Chubby Jackson: A Ballad For Jai
A Ballad For Jai
Chubby Jackson (bass)
Chubby Takes Over (V.I. Music 450703)
Chubby Jackson (bass),
Bernie Glow, Marky Markowitz, Ernie Royal, Al Stewart, Nick Travis (trumpets), Bob Brookmeyer, Jim Dahl, Bill Elton, Tom Mitchell (trombones), Sam Marowitz, Sam Most, Al Cohn, Pete Mondello, Danny Bank (flutes, reeds), Marty Napoleon (piano), Don Lamond (drums).
Composed by Greig Stewart ‘Chubby’ Jackson. Arranged by Fred Carlin.
Recorded: New York, July 25, 28 & August 1, 1958
Rating: 90/100 (learn more)
When we asked Jaijai Jackson, daughter of the late Chubby Jackson (1918-2003), to help us decipher "A Ballad For Jai," she explained: "My mother, Joan, is Jai. My father wrote the song for her, and I was named after her. When they first met, they both had the same last name. So, with all those J's around, he took to calling her Jai. The spelling was a bit different, a character trait my father was known for. With his effervescent personality, he always stood out from the crowd."

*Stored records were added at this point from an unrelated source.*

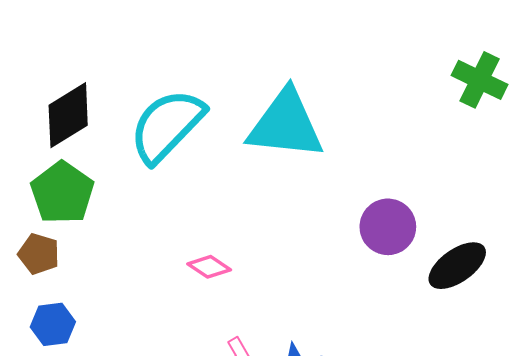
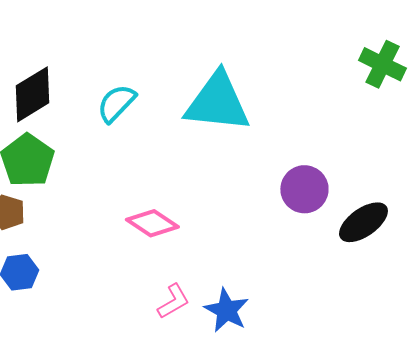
cyan semicircle: (167, 126) -> (116, 103), size x0.6
pink diamond: (209, 267) -> (152, 223), size x1.4

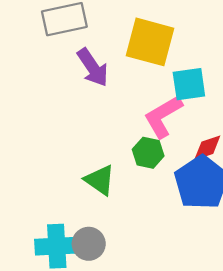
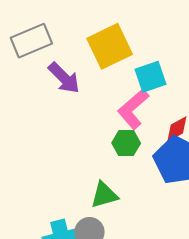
yellow square: (150, 42) -> (110, 46), turned -30
green triangle: (100, 180) -> (104, 195), moved, turned -40

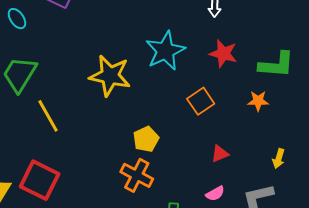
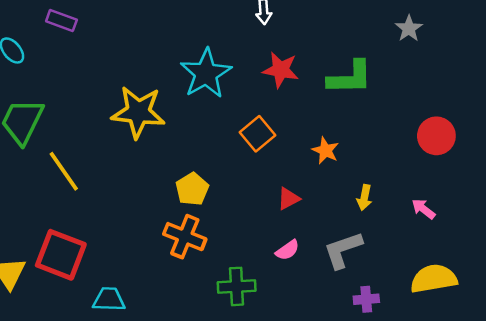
orange star: (258, 101) -> (325, 150), moved, turned 30

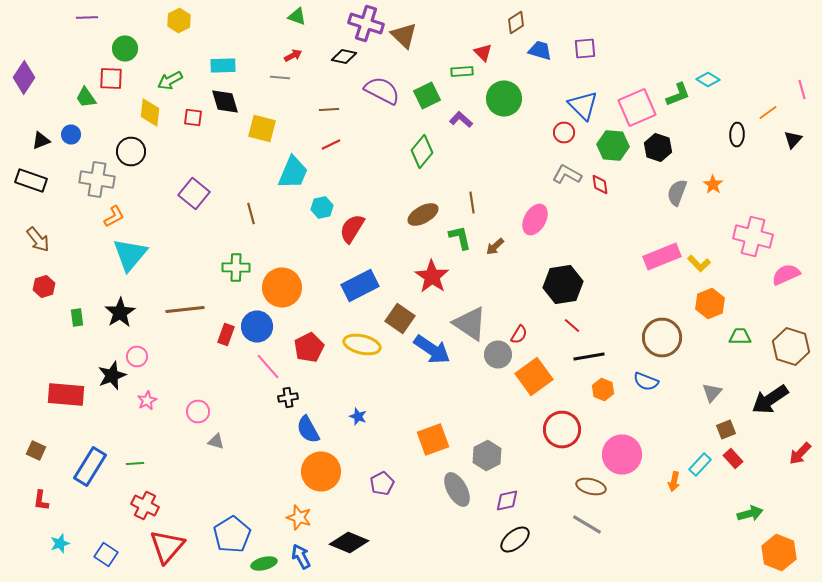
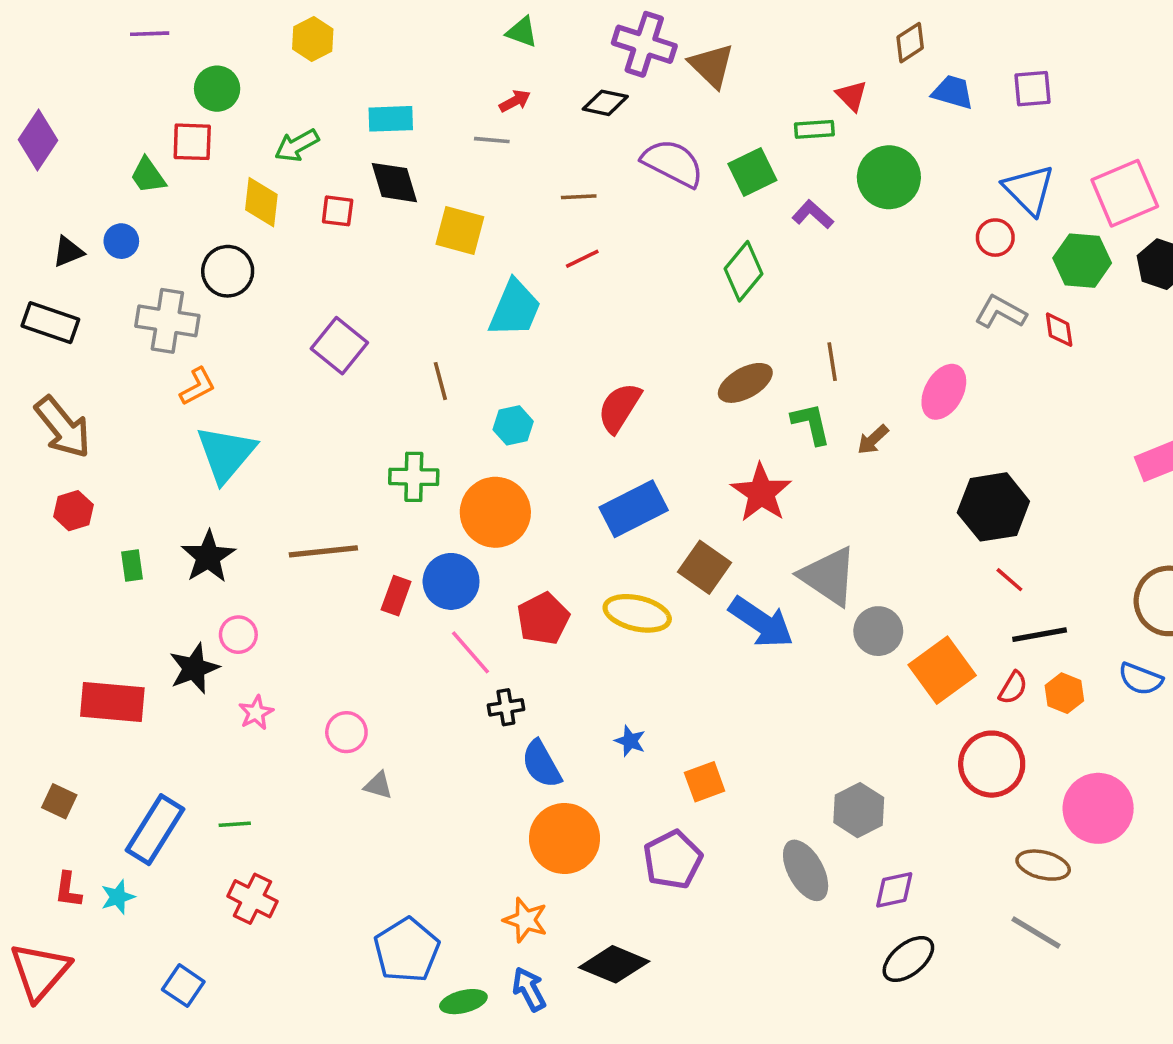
cyan hexagon: (322, 208) -> (513, 425), moved
brown arrow: (38, 240) -> (63, 427), size x1.4
red semicircle: (519, 334) -> (1013, 688), moved
orange square: (433, 440) -> (705, 782), moved, size x0.7
purple pentagon: (382, 484) -> (673, 860), size x1.4
cyan star: (60, 544) -> (118, 897), moved
red triangle: (167, 546) -> (40, 971), moved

Indeed. While lamentably few present-day jazz fans even know his name, during the mid-'40s Chubby Jackson was the human dynamo who powered Woody Herman's phenomenal First Herd to levels of excitement rarely matched before or since. We therefore thought it might be "a bit different" to review not a barnburner, but one of Chubby's ballad performances, recorded a decade after his glory days with Herman (shown on the album cover conferring a diploma upon his nearly 40-year-old graduate).
Jackson's composition "A Ballad For Jai" is a lovely and dramatic 4-minute tribute, with Fred Carlin's arrangement effectively offsetting full brass voicings against delicate touches by flutes and bass clarinet. There are no improvised solos, but the entire band contributes a stirring ensemble performance that will linger in your mind's ear long after the track has ended.
Carrying on the family tradition, Jaijai Jackson is now a highly visible web jazz presence whose latest project, The Jazz Network, is a treat-filled virtual community of musicians, fans and friends from around the globe. She quotes her dad as once observing philosophically: "When it comes to giggin', it's either Carnegie Hall or Carnegie Deli." We think the Jackson clan, with its blend of class and corned beef, represents the best of both worlds.